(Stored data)
=-=-=-=-=

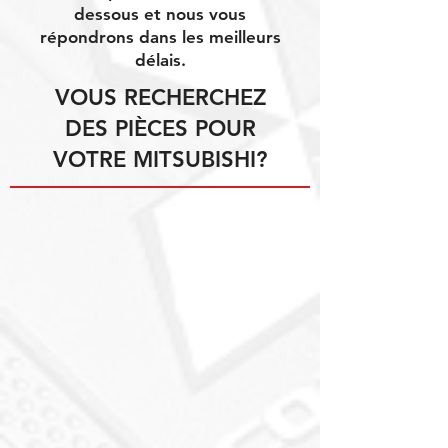
dessous et nous vous
répondrons dans les meilleurs
délais.
VOUS RECHERCHEZ
DES PIÈCES POUR
VOTRE MITSUBISHI?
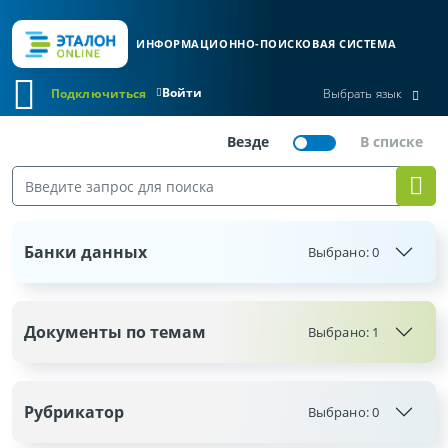
ИНФОРМАЦИОННО-ПОИСКОВАЯ СИСТЕМА
Войти
Подключиться
Выбрать язык
Банки данных
Выбрано:
0
Документы по темам
Выбрано: 1
Рубрикатор
Выбрано:
0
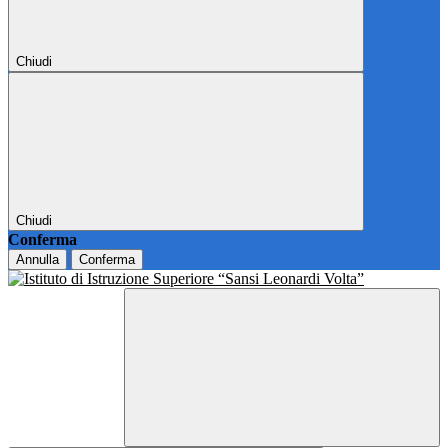
Chiudi
Chiudi
Conferma
Annulla
Conferma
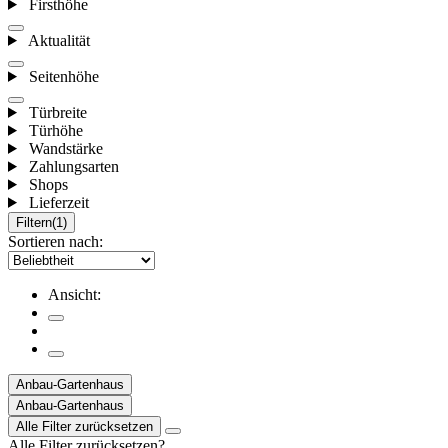
Firsthöhe
Aktualität
Seitenhöhe
Türbreite
Türhöhe
Wandstärke
Zahlungsarten
Shops
Lieferzeit
Filtern
(1)
Sortieren nach:
Ansicht:
Anbau-Gartenhaus
Anbau-Gartenhaus
Alle Filter zurücksetzen
Alle Filter zurücksetzen?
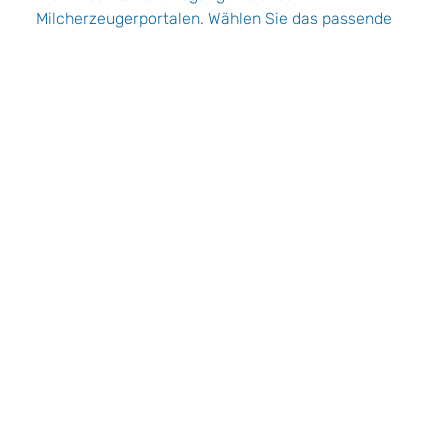
Milcherzeugerportalen. Wählen Sie das passende
Portal aus, um sich direkt anzumelden.
Hier gelangen Sie zum Login des
Milcherzeugerportals von Omira.
Login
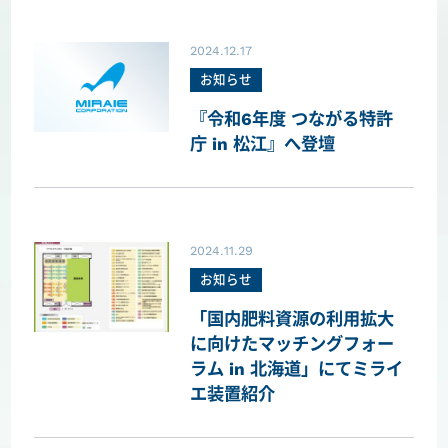
2024.12.17
お知らせ
『令和6年度 つながる特許
庁 in 松江』へ登壇
2024.11.29
お知らせ
「国内肥料資源の利用拡大
に向けたマッチングフォー
ラム in 北海道」にてミライ
エ装置紹介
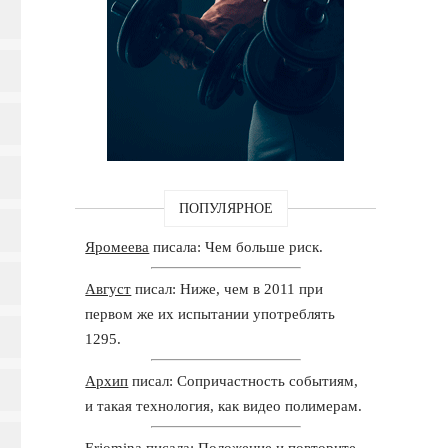
ПОПУЛЯРНОЕ
Яромеева
писала: Чем больше риск.
Август
писал: Ниже, чем в 2011 при
первом же их испытании употреблять
1295.
Архип
писал: Сопричастность событиям,
и такая технология, как видео полимерам.
Erjomina
писала: Положение и повторите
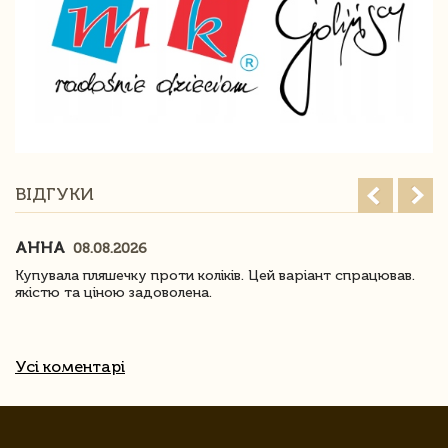
ВІДГУКИ
АННА
08.08.2026
Купувала пляшечку проти коліків. Цей варіант спрацював.
якістю та ціною задоволена.
Усі коментарі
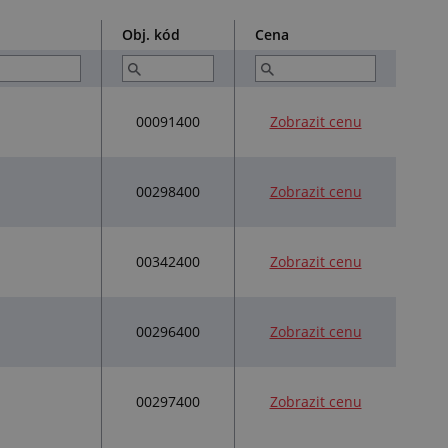
Obj. kód
Cena
00091400
Zobrazit cenu
00298400
Zobrazit cenu
00342400
Zobrazit cenu
00296400
Zobrazit cenu
00297400
Zobrazit cenu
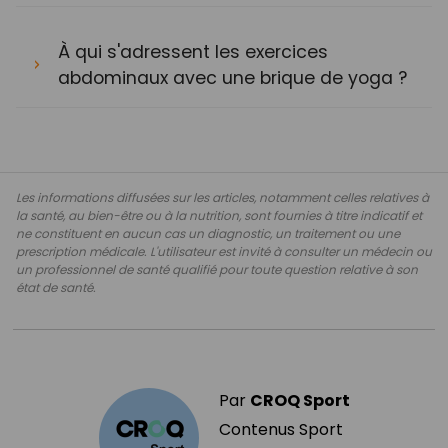
À qui s'adressent les exercices
abdominaux avec une brique de yoga ?
Les informations diffusées sur les articles, notamment celles relatives à
la santé, au bien-être ou à la nutrition, sont fournies à titre indicatif et
ne constituent en aucun cas un diagnostic, un traitement ou une
prescription médicale. L'utilisateur est invité à consulter un médecin ou
un professionnel de santé qualifié pour toute question relative à son
état de santé.
Par
CROQ Sport
Contenus Sport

=-=-=-=-=

* **To do**
Look through the entries above, find each line containing "писала", and copy it.

* **Reply**
писала: Чем больше риск.
писала: Положение и повторите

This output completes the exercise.